Confessions is the debut recording of a collaboration between Faroese singer/songwriter Teitur (Teitur Lassen) and American composer Nico Muhly that dates back to 2009 when Muhly was composer-in-residence at the Netherlands' Muziekgebouw Frits Philips.
The project was inspired by the early days of social networking and the phenomenon of people uploading mundane, sometimes uniquely self-revealing home videos, specifically to YouTube.
Originally conceived as a shorter set for multimedia live performance, it grew to 14 songs that they recorded with the Holland Baroque ensemble.
Teitur sings these intimate glimpses into the lives and minds of everyday people, which include topics like "I Smoke" and "Printer in the Morning" ("I love the smell of my printer in the morning").
As often happens when one takes a closer look at the commonplace, the resulting songs are alternately humorous, poetic, and touching.
The opening track has the speaker dismissing Jane Fonda and electricity in a failed attempt to "Describe You." ("I was trying to describe you to someone/You don't look like anyone I've seen before.") Like most of the album, it plays like intimate, contemporary chamber pop under Muhly's driving arrangements, but with the unusual accompaniment of Baroque-period strings, harpsichord, recorder, and lute.
A few of the more dramatic tracks, like "Her First Confession" and the episodic "Cat Rescue," blur the lines between composition and pop song.
The latter has words of remorse underscored by elongated string phrasing, while livelier instrumental passages of plucked strings and bouncy lute and recorder convey action.

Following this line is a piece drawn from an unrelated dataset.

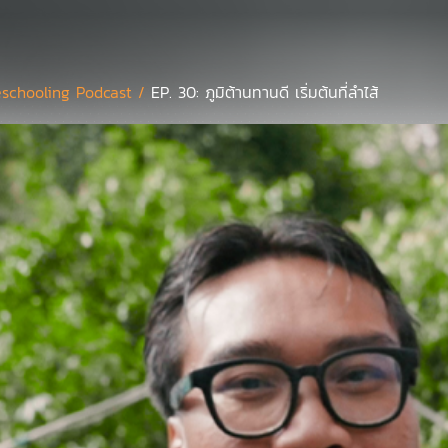
schooling Podcast /
EP. 30: ภูมิต้านทานดี เริ่มต้นที่ลำไส้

The album also includes two brief instrumentals, "Sick of Fish" and "Dog and Frog." On the simpler end of the spectrum is "If You Wait a Little Longer," which features just lute and vocals as Teitur philosophizes "If you wait a little longer than you normally would the most amazing thing may appear." (Though, "Most likely nothing will happen.") Later, "Don't I Know You from Somewhere" is a tuneful highlight that imagines the perspective of a sushi roll.